We have piano and a slightly British feel to "Tied Up in Chains". It reminds me a little of Blur and Madness and that whole English Rock sound of the late 80s. Not so much the Dunedin sound at all. Of course, this is somewhat ruined by Phillip's very kiwi accent.

Another nicely rock number is "The Oncoming Day". It offers little new - just a good pace and steady rhythms, catchy chrous.

We drop to a slightly lower pace for "Part Past Part Fiction" with its dreamy, slightly surreal feeling.

"Singing in My Sleep" is vocally dominated, interlaid with tremolo guitar and keyboard rhythms.

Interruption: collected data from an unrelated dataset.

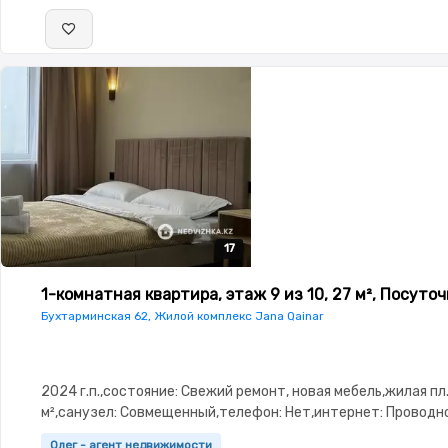
17
17
17
17
17
1-комнатная квартира, этаж 9 из 10, 27 м², Посуто
Пользовательское соглашение
Бухтарминская 62, Жилой комплекс Jana Qainar
Политика возврата
© 2023 - 2026 Недвижка.kz. D&D Group
2024 г.п.,состояние: Свежий ремонт, новая мебель,жилая пл.
Информация
м²,санузел: Совмещенный,телефон: Нет,интернет: Провод
меблирована,Полностью меблирована,паркинг: Паркинг,Ко
Поддержка пользователей
Олег - агент недвижимости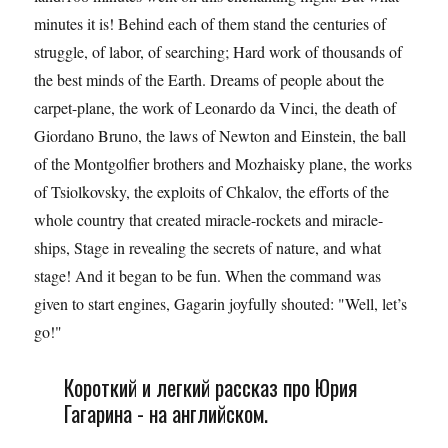
minutes it is! Behind each of them stand the centuries of
struggle, of labor, of searching; Hard work of thousands of
the best minds of the Earth. Dreams of people about the
carpet-plane, the work of Leonardo da Vinci, the death of
Giordano Bruno, the laws of Newton and Einstein, the ball
of the Montgolfier brothers and Mozhaisky plane, the works
of Tsiolkovsky, the exploits of Chkalov, the efforts of the
whole country that created miracle-rockets and miracle-
ships, Stage in revealing the secrets of nature, and what
stage! And it began to be fun. When the command was
given to start engines, Gagarin joyfully shouted: "Well, let’s
go!"
Короткий и легкий рассказ про Юрия
Гагарина - на английском.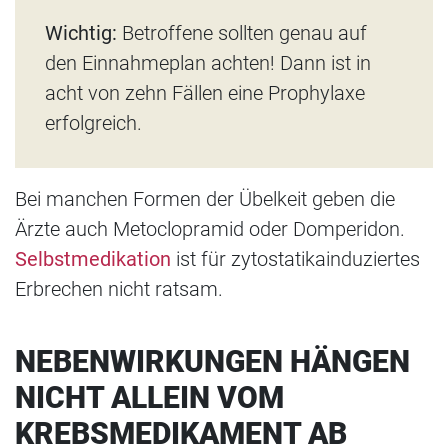
Wichtig:
Betroffene sollten genau auf
den Einnahmeplan achten! Dann ist in
acht von zehn Fällen eine Prophylaxe
erfolgreich.
Bei manchen Formen der Übelkeit geben die
Ärzte auch Metoclopramid oder Domperidon.
Selbstmedikation
ist für zytostatikainduziertes
Erbrechen nicht ratsam.
NEBENWIRKUNGEN HÄNGEN
NICHT ALLEIN VOM
KREBSMEDIKAMENT AB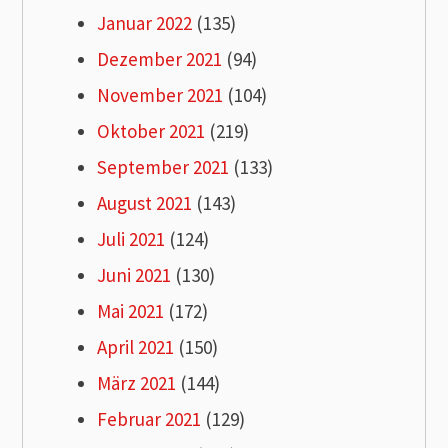
Januar 2022
(135)
Dezember 2021
(94)
November 2021
(104)
Oktober 2021
(219)
September 2021
(133)
August 2021
(143)
Juli 2021
(124)
Juni 2021
(130)
Mai 2021
(172)
April 2021
(150)
März 2021
(144)
Februar 2021
(129)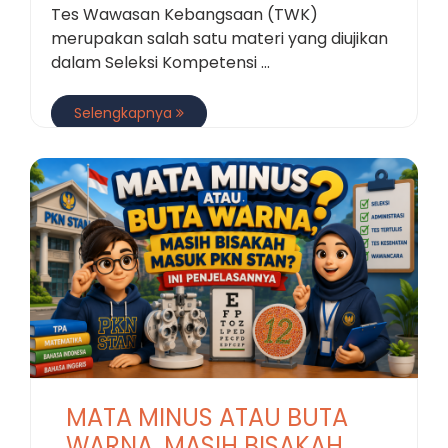
Tes Wawasan Kebangsaan (TWK)
merupakan salah satu materi yang diujikan
dalam Seleksi Kompetensi ...
Selengkapnya
MATA MINUS ATAU BUTA
WARNA, MASIH BISAKAH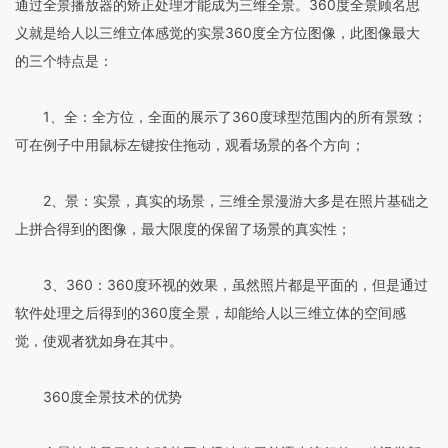
通过全景播放器的矫正处理才能成为三维全景。360度全景顾名思
义就是给人以三维立体感觉的实景360度全方位图像，此图像最大
的三个特点是：
1、全：全方位，全面的展示了360度球型范围内的所有景致；
可在例子中用鼠标左键按住拖动，观看场景的各个方向；
2、景：实景，真实的场景，三维全景漫游大多是在照片基础之
上拼合得到的图像，最大限度的保留了场景的真实性；
3、360：360度环视的效果，虽然照片都是平面的，但是通过
软件处理之后得到的360度全景，却能给人以三维立体的空间感
觉，使观者犹如身在其中。
360度全景技术的优势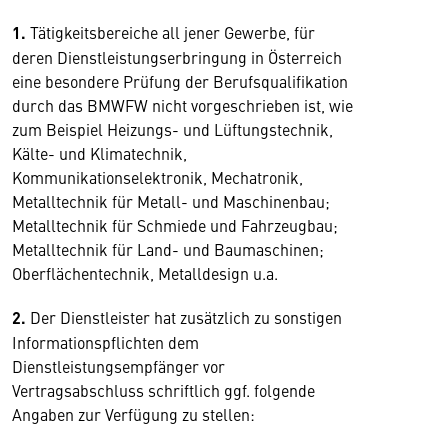
1.
Tätigkeitsbereiche all jener Gewerbe, für
deren Dienstleistungserbringung in Österreich
eine besondere Prüfung der Berufsqualifikation
durch das BMWFW nicht vorgeschrieben ist, wie
zum Beispiel Heizungs- und Lüftungstechnik,
Kälte- und Klimatechnik,
Kommunikationselektronik, Mechatronik,
Metalltechnik für Metall- und Maschinenbau;
Metalltechnik für Schmiede und Fahrzeugbau;
Metalltechnik für Land- und Baumaschinen;
Oberflächentechnik, Metalldesign u.a.
2.
Der Dienstleister hat zusätzlich zu sonstigen
Informationspflichten dem
Dienstleistungsempfänger vor
Vertragsabschluss schriftlich ggf. folgende
Angaben zur Verfügung zu stellen: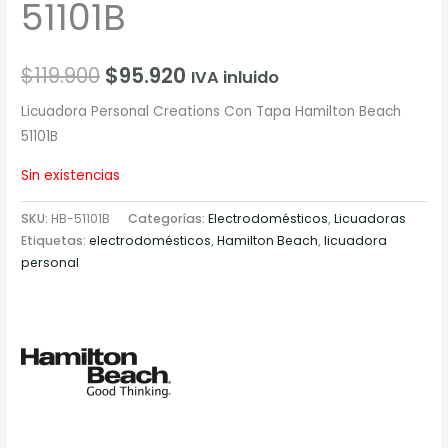
51101B
$
119.900
$
95.920
IVA inluido
Licuadora Personal Creations Con Tapa Hamilton Beach
51101B
Sin existencias
SKU:
HB-51101B
Categorías:
Electrodomésticos
,
Licuadoras
Etiquetas:
electrodomésticos
,
Hamilton Beach
,
licuadora
personal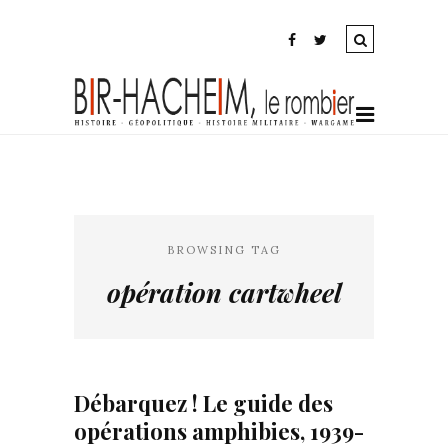
BROWSING TAG
opération cartwheel
Débarquez ! Le guide des
opérations amphibies, 1939-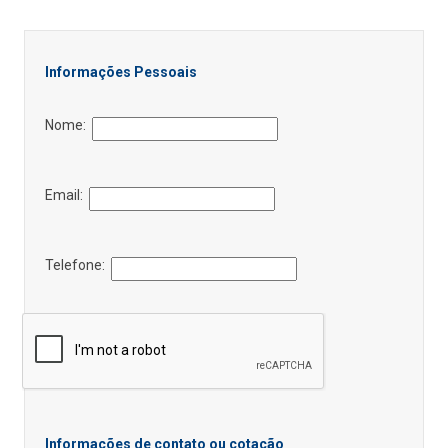
Informações Pessoais
Nome:
Email:
Telefone:
Informações de contato ou cotação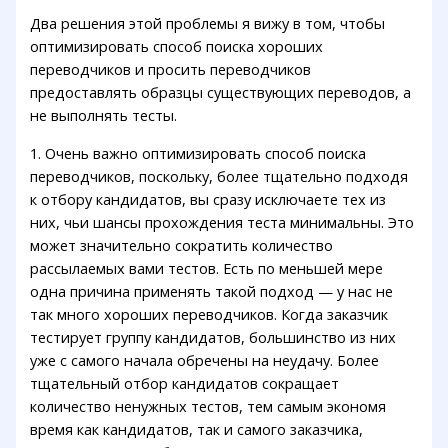
Два решения этой проблемы я вижу в том, чтобы
оптимизировать способ поиска хороших
переводчиков и просить переводчиков
предоставлять образцы существующих переводов, а
не выполнять тесты.
1. Очень важно оптимизировать способ поиска
переводчиков, поскольку, более тщательно подходя
к отбору кандидатов, вы сразу исключаете тех из
них, чьи шансы прохождения теста минимальны. Это
может значительно сократить количество
рассылаемых вами тестов. Есть по меньшей мере
одна причина применять такой подход — у нас не
так много хороших переводчиков. Когда заказчик
тестирует группу кандидатов, большинство из них
уже с самого начала обречены на неудачу. Более
тщательный отбор кандидатов сокращает
количество ненужных тестов, тем самым экономя
время как кандидатов, так и самого заказчика,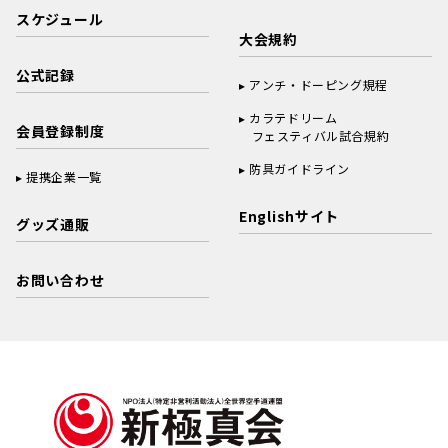
スケジュール
大会規約
公式記録
アンチ・ドーピング規程
カラテドリーム
会員登録制度
フェスティバル試合規約
防具ガイドライン
提携企業一覧
Englishサイト
グッズ通販
お問い合わせ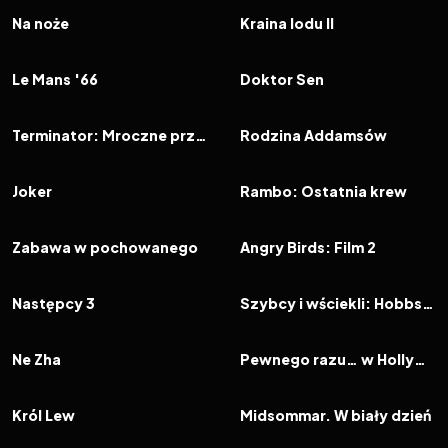
FILM
FILM
Na noże
Kraina lodu II
2019
8.0
2019
7.1
FILM
FILM
Le Mans '66
Doktor Sen
2019
6.4
2019
6.6
FILM
FILM
Terminator: Mroczne przeznaczenie
Rodzina Addamsów
2019
8.1
2019
6.5
FILM
FILM
Joker
Rambo: Ostatnia krew
2019
7.1
2019
7.0
FILM
FILM
Zabawa w pochowanego
Angry Birds: Film 2
2019
7.7
2019
6.8
FILM
FILM
Następcy 3
Szybcy i wściekli: Hobbs i Shaw
2019
7.9
2019
7.4
FILM
FILM
Ne Zha
Pewnego razu… w Hollywood
2019
7.1
2019
7.1
FILM
FILM
Król Lew
Midsommar. W biały dzień
2019
7.4
2019
5.5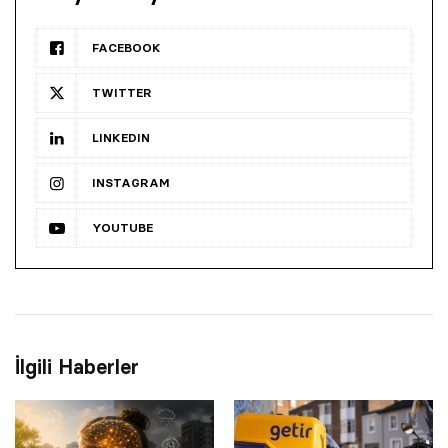
FACEBOOK
TWITTER
LINKEDIN
INSTAGRAM
YOUTUBE
İlgili Haberler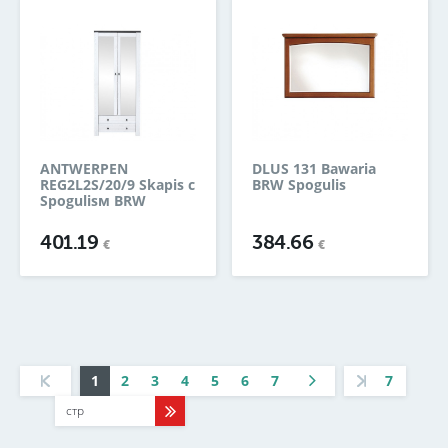
ANTWERPEN
DLUS 131 Bawaria
REG2L2S/20/9 Skapis с
BRW Spogulis
Spogulisм BRW
401.19
384.66
€
€
1
2
3
4
5
6
7
7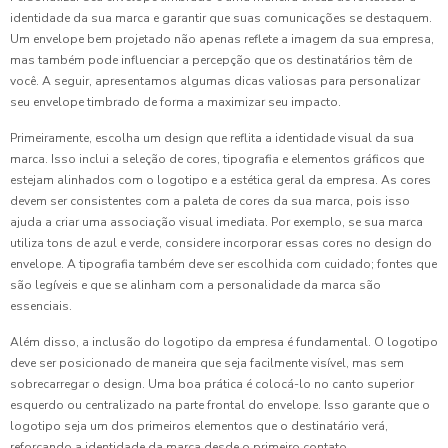
identidade da sua marca e garantir que suas comunicações se destaquem.
Um envelope bem projetado não apenas reflete a imagem da sua empresa,
mas também pode influenciar a percepção que os destinatários têm de
você. A seguir, apresentamos algumas dicas valiosas para personalizar
seu envelope timbrado de forma a maximizar seu impacto.
Primeiramente, escolha um design que reflita a identidade visual da sua
marca. Isso inclui a seleção de cores, tipografia e elementos gráficos que
estejam alinhados com o logotipo e a estética geral da empresa. As cores
devem ser consistentes com a paleta de cores da sua marca, pois isso
ajuda a criar uma associação visual imediata. Por exemplo, se sua marca
utiliza tons de azul e verde, considere incorporar essas cores no design do
envelope. A tipografia também deve ser escolhida com cuidado; fontes que
são legíveis e que se alinham com a personalidade da marca são
essenciais.
Além disso, a inclusão do logotipo da empresa é fundamental. O logotipo
deve ser posicionado de maneira que seja facilmente visível, mas sem
sobrecarregar o design. Uma boa prática é colocá-lo no canto superior
esquerdo ou centralizado na parte frontal do envelope. Isso garante que o
logotipo seja um dos primeiros elementos que o destinatário verá,
reforçando a identidade da marca desde o primeiro contato.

The swooping and gliding flute leads a soft and lilting edge to "I Soar" with its slight folk feel. It's a pleasing, slow song with sunlight shimmering through dappled leaves and a leaf frolicking on the wind.

More organ/keyboards lead us into "Dead Web" with its catchy and rollicking chorus.

Fast paced "Familiarity Breeds Contempt" is a solid rock number, with its steady rhythm. Phillips' Kiwi twang really shows in this number.

Pianoleads us into the more haunting "Don't Be - Memory". Vocals are slightly distorted, echoeey, with a shade of Pink Floyd (but Kiwi).

The beautifully titled "Effloresce and Deliquesce" has a wonderfully folkish aspect to it. The vocals are fast, and pronounciation, an education! To blossom and decay. What magnificant words. And quite a glorious song too, with its playful rhythms.

"Sweet Times" is absurdly short, almost choral and over too soon.

Another haunting number, "Submarine Bells" has the symphonic power of the opening track, but is overset by a melancholy that makes it spine-chilling.

Aside from "Heavenly Pop Hit", this album was previously unknown to me. At least this time it was because it's not my CD, but my husband's (although I do own some CDs that I've not actually listened to). It certainly seems more English than I had expected - with the pacing and music found in bands like Blur and Madness - the whole Britpop explosion. Although, given this album came out at approximately the same time (or before, in some cases), it makes you wonder whether it was intentional or coincidence. The tracks are short, and the whole album only clocks in at around half an hour.

The clarity of sound is certainly very good, and it is an enjoyable and well produced album - just not entirely to my musical tastes. I could listen to it, but I'd probably not buy it (although I may be persuaded to acquire several of the tracks).